37. É de transcrever o que se diz no texto da decisão de revogação da AT, nos pontos 20 a 24:
“20.Assim, a fundamentação de uma liquidação de juros compensatórios deve dar a conhecer, no plano factual, o montante do imposto sobre o qual incidem os juros, a taxa ou taxas aplicáveis e o período da sua contagem.
“21.Ora, observando a demonstração da liquidação de juros, conclui-se que daquela constam expressamente o cálculo de juros.
“22.Efetuado este esclarecimento, cumpre observar a acima mencionada demonstração de juros, da qual constam:
- O período de tributação (01/01/2020 a 31/12/2020).
- O número do documento base (a liquidação de IRS) sobre a qual incidiram (2024..., IRS, ato tributário colocado em crise no presente processo).
- O seu próprio número (liquidação de juros 2024...).
- Os valores base (sobre os quais incidiram os juros - 25.389,00€).

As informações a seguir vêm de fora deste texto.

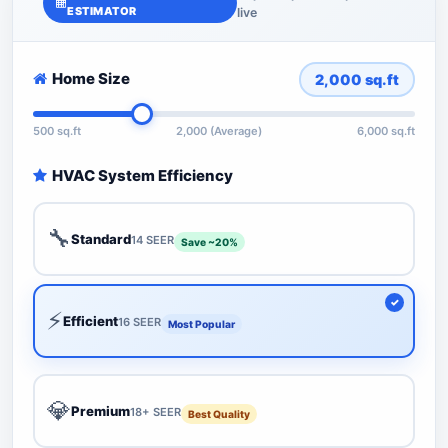
ESTIMATOR
live
Home Size
2,000
sq.ft
500 sq.ft
2,000 (Average)
6,000 sq.ft
HVAC System Efficiency
🔧
Standard
14 SEER
Save ~20%
⚡
Efficient
16 SEER
Most Popular
💎
Premium
18+ SEER
Best Quality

- O período de cálculo, de 01/07/2021 (primeiro dia após o termo do prazo para entrega de declarações modelo 3 de IRS relativas a rendimentos auferidos no ano de 2020) a 29/11/2024 (data de preenchimento da declaração oficiosa que deu origem à liquidação contestada, conforme disposto no nº 5 do art. 35º da LGT).
- E o valor apurado (3.472,38€).
“23.Da demonstração de liquidação constam ainda a causa da realização da mesma (Retardamento da Liquidação).
“24.Bem como as normas jurídicas que determinaram essa mesma realização (“art.ºs 91º do CIRS e 35º da LGT”).”
38. Por outro lado, como tem sido reconhecido pela doutrina e pela jurisprudência, o dever de fundamentação fica cumprido se tiver a intensidade suficiente no sentido de o contribuinte perceber as razões de facto e de direito que justificam o ato tributário, o que manifestamente aconteceu, e até com bastante minúcia.
39. De entre as muitas decisões que configuram os termos da fundamentação devida, é de citar, no Supremo Tribunal Administrativo, o Processo n.º 01114/05, de 02-02-2006.
V. DECISÃO
40. Termos em que o Tribunal Arbitral decide:
a) Declarar extinta a instância, por inutilidade superveniente da lide, quanto à pretensão processual conexa com o pedido de declaração de ilegalidade do ato tributário de liquidação em IRS objeto dos autos, uma vez que o mesmo foi revogado;
b) Condenar a Requerida na entrega ao Requerente dos montantes pecuniários indevidamente pagos por este a título de imposto e de juros compensatórios, condenando-se também a Requerida ao pagamento de juros indemnizatórios consequentes à referida revogação parcial e devolução daqueles valores;
c) Absolver a Requerida do pedido de anulação do pagamento de juros compensatórios na parte do ato tributário que se manteve eficaz;
d) Condenar ambas as partes ao pagamento das custas na seguinte proporção: 20% para a Requerente e 80% para a Requerida.
VI. VALOR DO PROCESSO
41. De harmonia com o disposto no art. 306.º, n.ºs 1 e 2, do CPC, art. 97.º-A, n.º 1, al. a), do CPPT e art. 3.º, n.º 2, do RCPAT, fixa-se ao processo o valor de €15.500,28 (quinze mil e quinhentos euros e vinte e oito cêntimos), correspondente ao valor de imposto que o Requerente computa como tendo sido indevidamente pago, que é o valor do pedido de pronúncia arbitral, o qual não foi objeto de contestação.
VII. CUSTAS
42. Custas a cargo do Requerente e da Requerida, de acordo com o art. 12.º, n.º 2, do RJAT, do art. 4.º do RCPAT, e da Tabela I anexa a este último, que se fixam no montante de € 918,00 (novecentos e dezoito euros): 80% para a AT por ter dado causa à declaração de extinção da instância, pela revogação parcial do ato tributário impugnado na pendência do processo arbitral; 20% para o Requerente por não ter tido razão na pretensão de anulação dos juros compensatórios na parte do ato tributário que se manteve vigente.
Notifique-se.
Lisboa, 6 de novembro de 2025.
O Árbitro
Jorge Bacelar Gouveia
Texto elaborado em computador, nos termos do n.º 5 do art. 131.º do CPC, aplicável por remissão da al. e) do n.º 1 do art. 29.º do Decreto-Lei n.º 10/2011, de 20 de janeiro. A redação da presente decisão rege-se pelo Acordo Ortográfico de 1990 em vigor.